Scott began pre-production of “Black Box” in early May 2020 during his gap year between high school and college. Although he wrote the script himself, he thanks his friend and fellow student Jack Tanzy for helping him find the premise for the film.

“[Tanzy] and I started writing these terrible, horrible ideas, ”Scott said. “We were going through those ideas and, ultimately, we came to the climax of the ‘Black Box’. We just started to go back from there, describing everything in Post-its around my room.

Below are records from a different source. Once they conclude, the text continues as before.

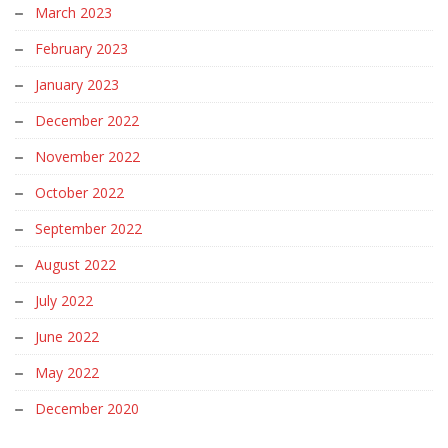
March 2023
February 2023
January 2023
December 2022
November 2022
October 2022
September 2022
August 2022
July 2022
June 2022
May 2022
December 2020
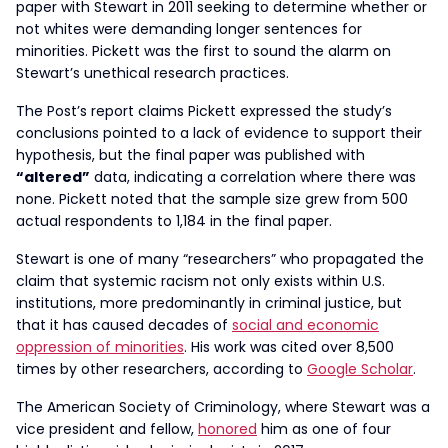
paper with Stewart in 2011 seeking to determine whether or
not whites were demanding longer sentences for
minorities. Pickett was the first to sound the alarm on
Stewart’s unethical research practices.
The Post’s report claims Pickett expressed the study’s
conclusions pointed to a lack of evidence to support their
hypothesis, but the final paper was published with
“altered”
data, indicating a correlation where there was
none. Pickett noted that the sample size grew from 500
actual respondents to 1,184 in the final paper.
Stewart is one of many “researchers” who propagated the
claim that systemic racism not only exists within U.S.
institutions, more predominantly in criminal justice, but
that it has caused decades of
social and economic
oppression of minorities
. His work was cited over 8,500
times by other researchers, according to
Google Scholar
.
The American Society of Criminology, where Stewart was a
vice president and fellow,
honored
him as one of four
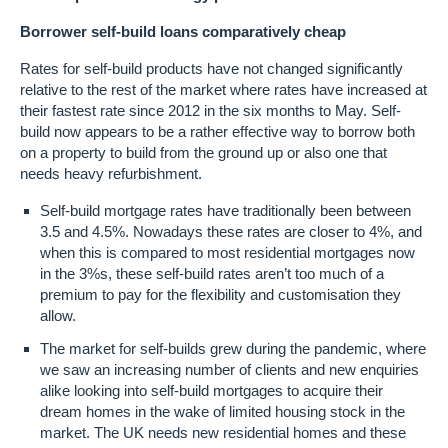
Borrower self-build loans comparatively cheap
Rates for self-build products have not changed significantly
relative to the rest of the market where rates have increased at
their fastest rate since 2012 in the six months to May. Self-
build now appears to be a rather effective way to borrow both
on a property to build from the ground up or also one that
needs heavy refurbishment.
Self-build mortgage rates have traditionally been between
3.5 and 4.5%. Nowadays these rates are closer to 4%, and
when this is compared to most residential mortgages now
in the 3%s, these self-build rates aren’t too much of a
premium to pay for the flexibility and customisation they
allow.
The market for self-builds grew during the pandemic, where
we saw an increasing number of clients and new enquiries
alike looking into self-build mortgages to acquire their
dream homes in the wake of limited housing stock in the
market. The UK needs new residential homes and these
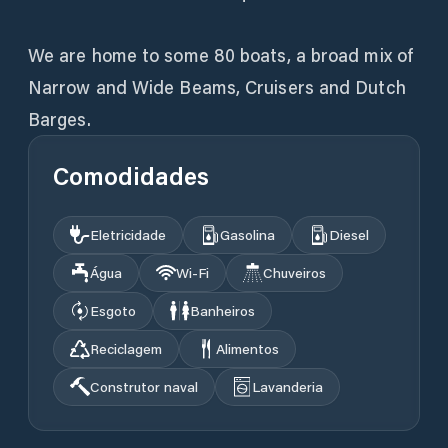
We are home to some 80 boats, a broad mix of
Narrow and Wide Beams, Cruisers and Dutch
Barges.
Comodidades
Eletricidade
Gasolina
Diesel
Água
Wi‑Fi
Chuveiros
Esgoto
Banheiros
Reciclagem
Alimentos
Construtor naval
Lavanderia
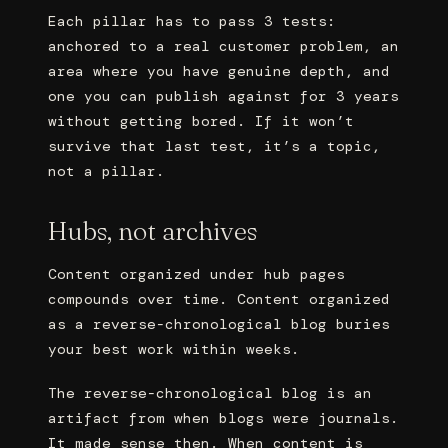
Each pillar has to pass 3 tests:
anchored to a real customer problem, an
area where you have genuine depth, and
one you can publish against for 3 years
without getting bored. If it won’t
survive that last test, it’s a topic,
not a pillar.
Hubs, not archives
Content organized under hub pages
compounds over time. Content organized
as a reverse-chronological blog buries
your best work within weeks.
The reverse-chronological blog is an
artifact from when blogs were journals.
It made sense then. When content is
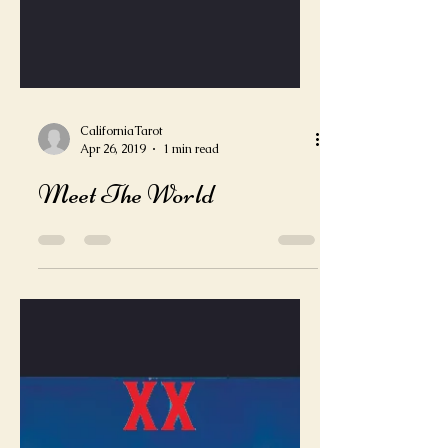
CaliforniaTarot
Apr 26, 2019
1 min read
Meet The World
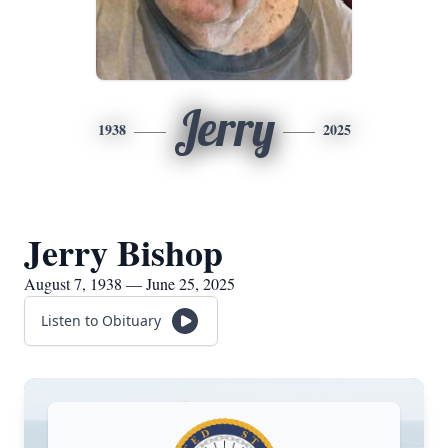
Jerry
1938
2025
Jerry Bishop
August 7, 1938 — June 25, 2025
Listen to Obituary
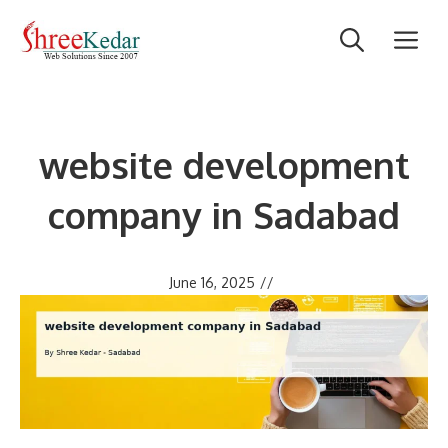
Skip
M
to
content
website development
company in Sadabad
June 16, 2025
//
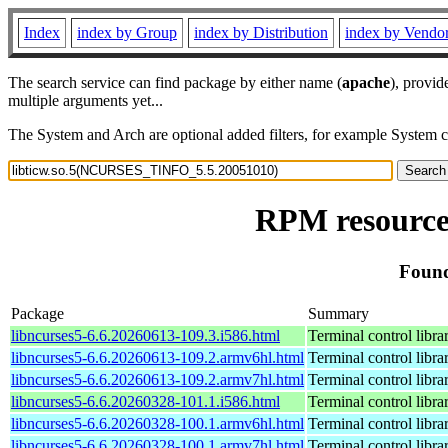
Index
index by Group
index by Distribution
index by Vendo
The search service can find package by either name (
apache
), provid
multiple arguments yet...
The System and Arch are optional added filters, for example System 
RPM resource
Found
Package
Summary
libncurses5-6.6.20260613-109.3.i586.html
Terminal control libra
libncurses5-6.6.20260613-109.2.armv6hl.html
Terminal control libra
libncurses5-6.6.20260613-109.2.armv7hl.html
Terminal control libra
libncurses5-6.6.20260328-101.1.i586.html
Terminal control libra
libncurses5-6.6.20260328-100.1.armv6hl.html
Terminal control libra
libncurses5-6.6.20260328-100.1.armv7hl.html
Terminal control libra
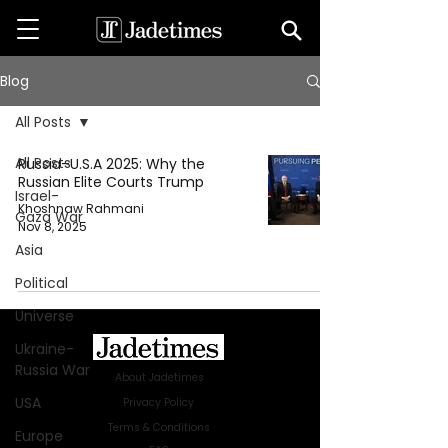
Blog
All Posts
All Posts
Russia–U.S.A 2025: Why the
Russian Elite Courts Trump
Israel-
Khoshnaw Rahmani
Gaza War
Nov 8, 2025
Asia
Political
Universe
Ukraine-
Russia War
About Jadetimes
USA
Privacy Policy
Terms & Conditions
Europe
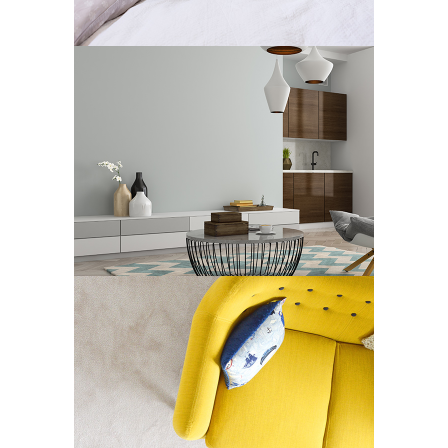
Art Deco
Design
JACK HOUSE
Art Deco
Showroom
CONCEPT / FRAMES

After Mary Langhorn, played by University of Southern California sophomore Maaya Shaw, the adventure comedy portrays her desire to break away from social life. After discovering two DVDs that reveal the path of an artifact called “Black Box”, Mary, her boyfriend Pierce Dalton, played by Texas A&M senior Thomas Land and her brother Eddie, played by Texas A&M student Owen Dunston, set off for the ‘adventure to find this.

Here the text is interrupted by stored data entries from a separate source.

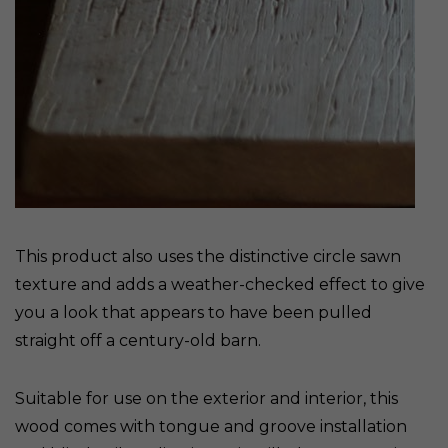
This product also uses the distinctive circle sawn
texture and adds a weather-checked effect to give
you a look that appears to have been pulled
straight off a century-old barn.
Suitable for use on the exterior and interior, this
wood comes with tongue and groove installation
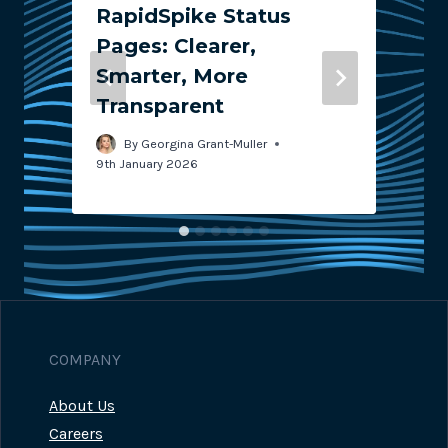
RapidSpike Status
Pages: Clearer,
Smarter, More
Transparent
4
3
By
Georgina Grant-Muller
9th January 2026
COMPANY
About Us
Careers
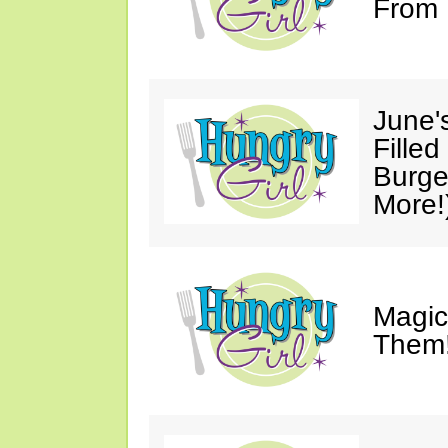
From 
June'
Fille
Burge
More!
Magic
Them!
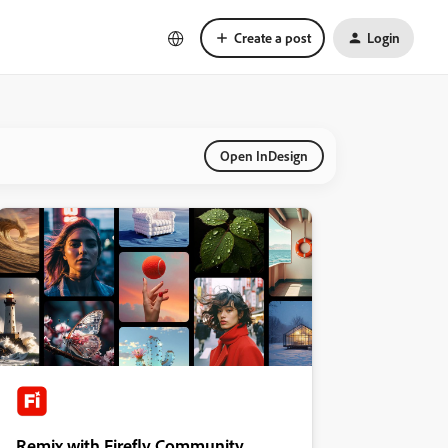
Create a post
Login
Open InDesign
Remix with Firefly Community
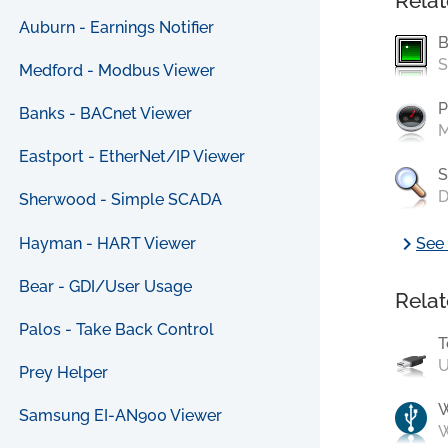
Relat
Auburn - Earnings Notifier
B
S
Medford - Modbus Viewer
P
Banks - BACnet Viewer
M
Eastport - EtherNet/IP Viewer
S
D
Sherwood - Simple SCADA
chevron_right
Hayman - HART Viewer
See 
Bear - GDI/User Usage
Relat
Palos - Take Back Control
T
U
Prey Helper
Samsung EI-AN900 Viewer
W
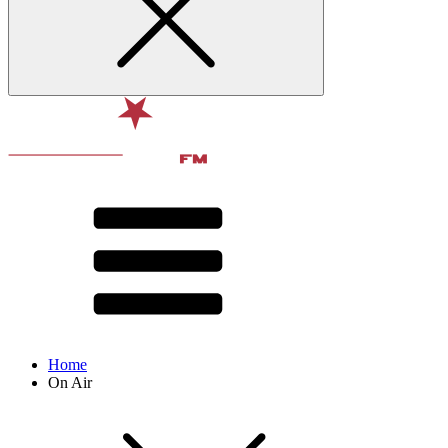
Home
On Air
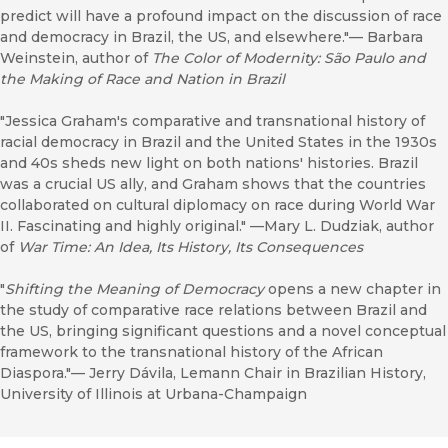
predict will have a profound impact on the discussion of race
and democracy in Brazil, the US, and elsewhere."–– Barbara
Weinstein, author of
The Color of Modernity: São Paulo and
the Making of Race and Nation in Brazil
"Jessica Graham's comparative and transnational history of
racial democracy in Brazil and the United States in the 1930s
and 40s sheds new light on both nations' histories. Brazil
was a crucial US ally, and Graham shows that the countries
collaborated on cultural diplomacy on race during World War
II. Fascinating and highly original." ––Mary L. Dudziak, author
of
War Time: An Idea, Its History, Its Consequences
"
Shifting the Meaning of Democracy
opens a new chapter in
the study of comparative race relations between Brazil and
the US, bringing significant questions and a novel conceptual
framework to the transnational history of the African
Diaspora."–– Jerry Dávila, Lemann Chair in Brazilian History,
University of Illinois at Urbana-Champaign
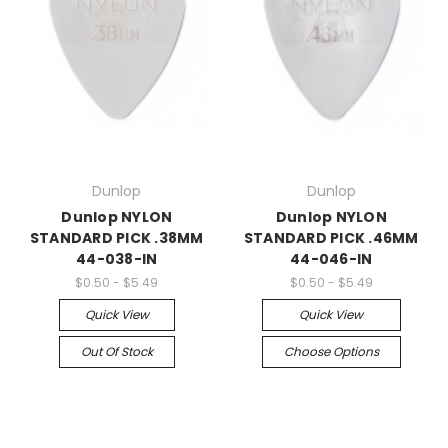
Dunlop
Dunlop
Dunlop NYLON
Dunlop NYLON
STANDARD PICK .38MM
STANDARD PICK .46MM
44-038-IN
44-046-IN
$0.50 - $5.49
$0.50 - $5.49
Quick View
Quick View
Out Of Stock
Choose Options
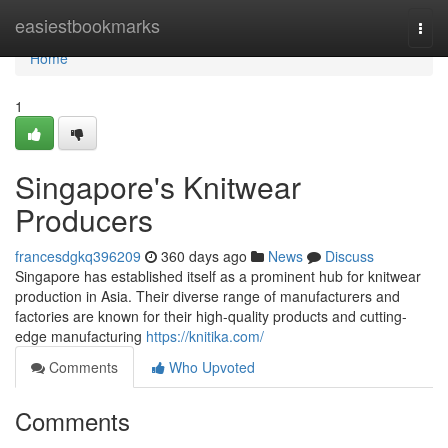
Home
easiestbookmarks
Togg
navi
Home
1
Singapore's Knitwear
Producers
francesdgkq396209
360 days ago
News
Discuss
Singapore has established itself as a prominent hub for knitwear
production in Asia. Their diverse range of manufacturers and
factories are known for their high-quality products and cutting-
edge manufacturing
https://knitika.com/
Comments
Who Upvoted
Comments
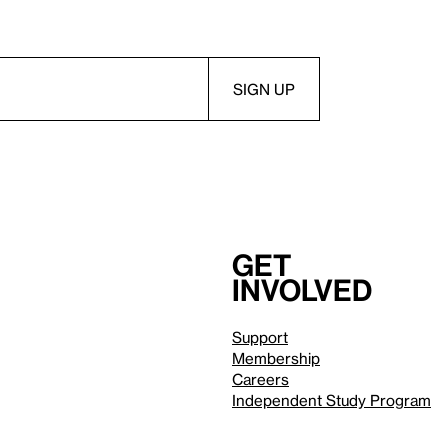
Get
involved
Support
Membership
Careers
Independent Study Program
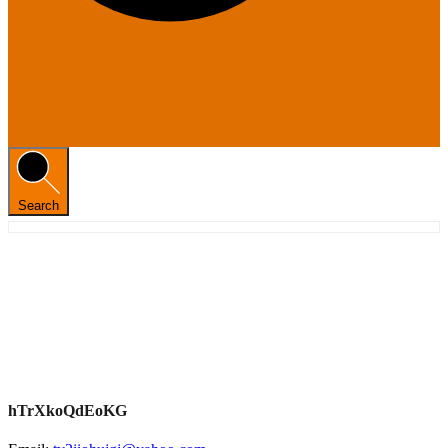
Search
hTrXkoQdEoKG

The cast also includes McKay Parker, a junior from Auburn University, as Jessica Keetler and actor William Jackman as Pheonix Keetler.

Scott has been directing films for 13 years, all of which are featured on his YouTube channel “Golden Sword Films”. He became interested in filmmaking after his father gave him a clamshell video camera, and then he eventually learned video editing with iMovie.

Although he regularly creates short films, “Black Box” runs for 53 minutes, making it his first feature film. Before “Black Box,” Scott’s longest film was 18 minutes long, and he said that because his last film is longer, the casting process was difficult.

“The very first day I kind of used it as a litmus test to see if these people really wanted to finish the movie seriously, and I was proven to be wrong,” Scott said. “I’m cynical and I was like, ‘Dang, I didn’t think they were going to care,’ but they do. They really cared. “

Scott said he and the company considered the time commitment to be the most difficult part of production, as the production process took three to four months of continuous filming during the summer of 2020.

“With a student-directed film where there’s absolutely no budget and no one is really getting paid, it’s difficult,” Land said.

Above all, however, Scott said the defining factor of the film was the passion they shared for the film and its completion.

“I loved the people who came on board,” Scott said. “I’ve never worked on a project where – and it sounds bad but it’s true – people really wanted to be there. “

Prior to “Black Box,” Shaw’s acting experience consisted entirely of performing on stage at Highland Park High School, which Shaw had previously attended. After his theater released the casting call for Scott’s film, Shaw got involved.

“Everyone was there because they had a reason to be there,” Shaw said.

Scott spent almost a year editing the film before it was ready to be screened. Her movie caught The Angelika’s attention as he was chatting with someone from the University’s Union Starbucks, and someone overheard them talking and stepped in.

“I went for coffee with this guy and contacted a guy who works at The Angelika, and then I met this guy and we negotiated a price,” Scott said. “I never contacted the other guys again, but they did help me get to the screen.”

Parker, who grew up with Scott, said she was excited about Scott after watching him produce videos in high school with his “gift for creating stories.”

“The art of it all is that Michael did it all himself,” Parker said. “I just hope people see even with a budget, not a ton of time and a bunch of different personalities, he was able to create something.”

“Black Box” will screen at Angelika Dallas on December 15th at 7 pm. Tickets cost $ 10 and can be purchased online at eventbrite.com/e/black-box-premiere-tickets-173840691187.